In contrast, fish and zooplankton are likely to eat cyanobacteria. Toxins’ chronic effects on the liver or nervous system can weaken their populations. Birds and shore-dwelling mammals could also eat toxin or inhale it in aerosols. “When it gets into the respiratory system, it’s incredibly toxic,” says marine biologist Michael Carvan at the University of Wisconsin – Milwaukee, who did not work on the study. While some animals might go elsewhere, it’s unclear whether they do.
“Not all of the blooms produce toxins equally,” notes limnologist Thomas Johengen, at the University of Michigan and the NOAA-Great Lakes Environmental Research Laboratory. Carvan concurs.
Nonetheless, cyanobacteria disrupt the food web. “It’s not good food,” stresses Johengen. Cyanobacteria provide poor nutrition for the food web’s lower feeding levels. Consequently, Lake Erie’s rich fisheries can suffer.
Bad blooms bring more problems when they die. Rotting clumps on shore provide breeding grounds for other harmful bacteria.
In the water, decaying bacteria lower dissolved oxygen levels. The worst cases lead to so-called dead zones, or hypoxic zones.

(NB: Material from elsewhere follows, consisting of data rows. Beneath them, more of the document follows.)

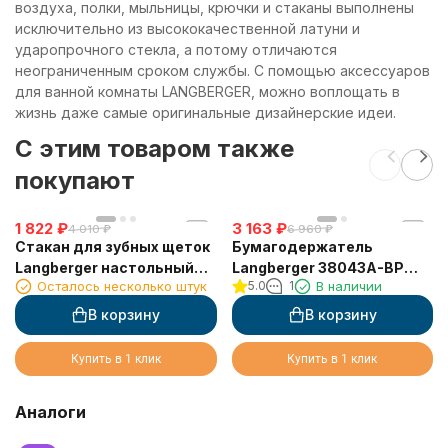
воздуха, полки, мыльницы, крючки и стаканы выполнены
исключительно из высококачественной латуни и
ударопрочного стекла, а потому отличаются
неограниченным сроком службы. С помощью аксессуаров
для ванной комнаты LANGBERGER, можно воплощать в
жизнь даже самые оригинальные дизайнерские идеи.
C этим товаром также
покупают
1 822
₽
3 163
₽
4 010
₽
6 960
₽
Стакан для зубных щеток
Бумагодержатель
Langberger настольный
Langberger 38043A-BP
Осталось несколько штук
5.0
1
В наличии
черный матовый (11313A-
туалетной бумаги без
BP)
крышки квадратный
В корзину
В корзину
черный
Купить в 1 клик
Купить в 1 клик
Аналоги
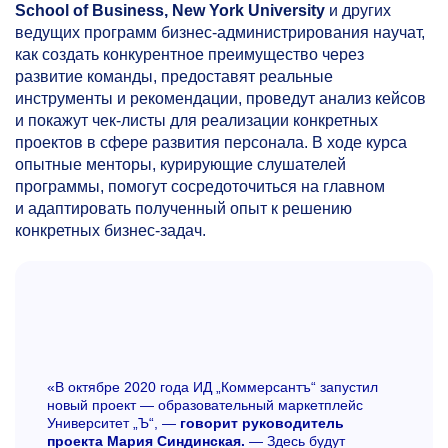
School of Business, New York University
и других
ведущих программ бизнес-администрирования научат,
как создать конкурентное преимущество через
развитие команды, предоставят реальные
инструменты и рекомендации, проведут анализ кейсов
и покажут чек-листы для реализации конкретных
проектов в сфере развития персонала. В ходе курса
опытные менторы, курирующие слушателей
программы, помогут сосредоточиться на главном
и адаптировать полученный опыт к решению
конкретных бизнес-задач.
«В октябре 2020 года ИД „Коммерсантъ“ запустил
новый проект — образовательный маркетплейс
Университет „Ъ“, —
говорит руководитель
проекта Мария Синдинская.
— Здесь будут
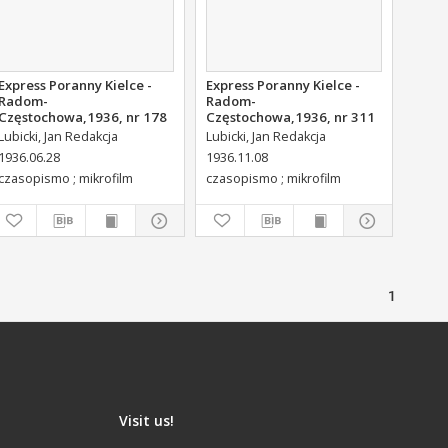
Express Poranny Kielce -
Express Poranny Kielce -
Radom-
Radom-
Częstochowa,1936, nr 178
Częstochowa,1936, nr 311
Lubicki, Jan Redakcja
Lubicki, Jan Redakcja
1936.06.28
1936.11.08
czasopismo ; mikrofilm
czasopismo ; mikrofilm
1
Visit us!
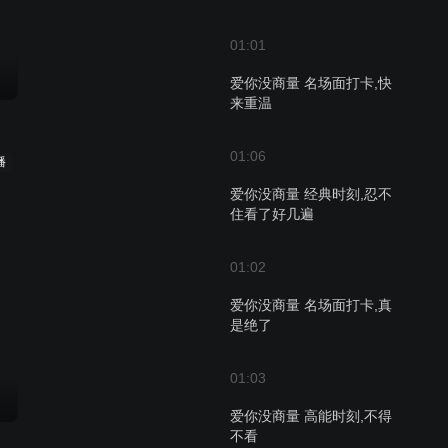
01:01
爱你没商量 名场面打卡,快
来重温
01:06
播
爱你没商量 经典时刻,忍不
住看了好几遍
01:02
爱你没商量 名场面打卡,真
是绝了
01:03
爱你没商量 高能时刻,不得
不看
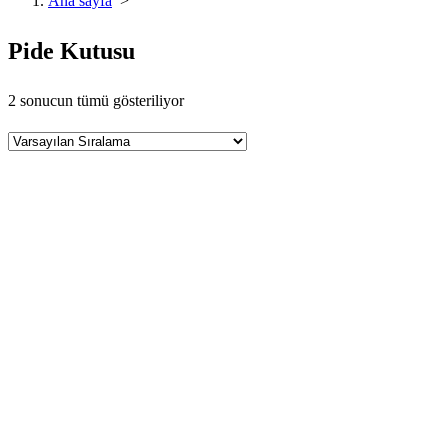
Ana sayfa
>
Pide Kutusu
2 sonucun tümü gösteriliyor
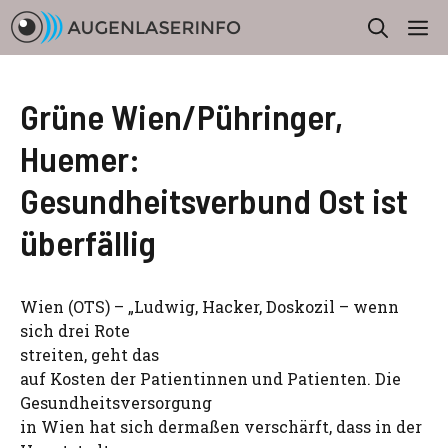
Zum
M
Inhalt
springen
Grüne Wien/Pühringer,
Huemer:
Gesundheitsverbund Ost ist
überfällig
Wien (OTS) – „Ludwig, Hacker, Doskozil – wenn
sich drei Rote
streiten, geht das
auf Kosten der Patientinnen und Patienten. Die
Gesundheitsversorgung
in Wien hat sich dermaßen verschärft, dass in der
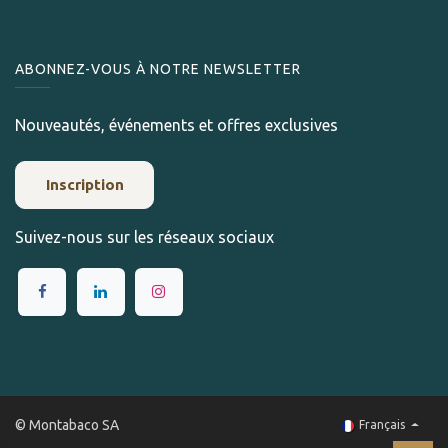
ABONNEZ-VOUS À NOTRE NEWSLETTER
Nouveautés, événements et offres exclusives
Inscription
Suivez-nous sur les réseaux sociaux
© Montabaco SA
Français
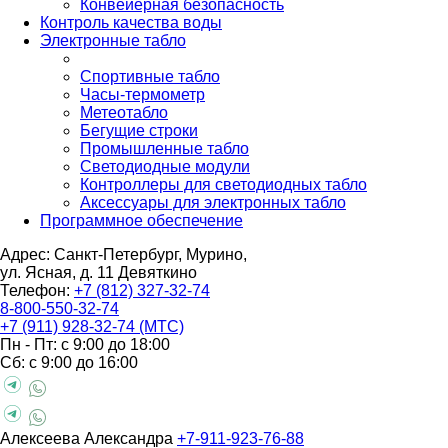
Конвейерная безопасность
Контроль качества воды
Электронные табло
Спортивные табло
Часы-термометр
Метеотабло
Бегущие строки
Промышленные табло
Светодиодные модули
Контроллеры для светодиодных табло
Аксессуары для электронных табло
Программное обеспечение
Адрес: Санкт-Петербург, Мурино,
ул. Ясная, д. 11
Девяткино
Телефон:
+7 (812) 327-32-74
8-800-550-32-74
+7 (911) 928-32-74 (МТС)
Пн - Пт: с 9:00 до 18:00
Сб: с 9:00 до 16:00
Алексеева Александра
+7-911-923-76-88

Lake Erie already has a persistent dead zone in its deep, central waters. Earlier this year, Johengen, Michalak, and others reported that Lake Erie’s dead zone has been getting bigger since the mid-1990s. Bad algal blooms will aggravate the problem.
“That’s a larger area of the lake that is rendered unusable by fish for a longer period of time when they need to be feeding as much as possible so that they can grow and reproduce,” notes Bridgeman. Fish like yellow perch could particularly suffer.
Dead zone water chemistry could also cause sediments to release stored toxins, such as mercury. Meanwhile, phosphorus and other nutrients stay in the lake. Even if they sink into sediments, storms can churn them up to feed future blooms. “It’s kind of a downward spiral,” says Bridgeman.
“No one factor really was the single smoking gun for this 2011 bloom,” says Michalak. Nonetheless, “All the arrows are pointing in the direction of better conditions for creating these very large blooms.”
Climate change models predict more extreme weather. More heavy spring storms will likely wash more phosphorus-rich fertilizer off farmland. Wind patterns during long summer dry spells will promote cyanobacteria growth. And general warming could start algal blooms earlier each year.
Farming will continue around Lake Erie, especially in the Maumee River basin. Biofuel markets encourage growing more corn, which uses more fertilizer than other crops. Meanwhile, fall fertilizer regimes, surface fertilizer applications, and no-till practices leave more nutrients sitting on soils where rains can wash them away. Ideally, Michalak says, more prudent practices could save farmers money while reducing nutrient loads.
Invasive quagga and zebra mussels make matters worse. Their filter feeding removes competing, beneficial algae and lets more sunlight reach lower depths. Then mussels release phosphates and ammonia, which further fuel blooms.
No one can predict all the long-term effects. Algal bloom size varies from year to year, says Michalak. “But in terms of these larger-scale ecosystem impacts, once you see a significant detrimental impact, it takes longer for the system to recover.”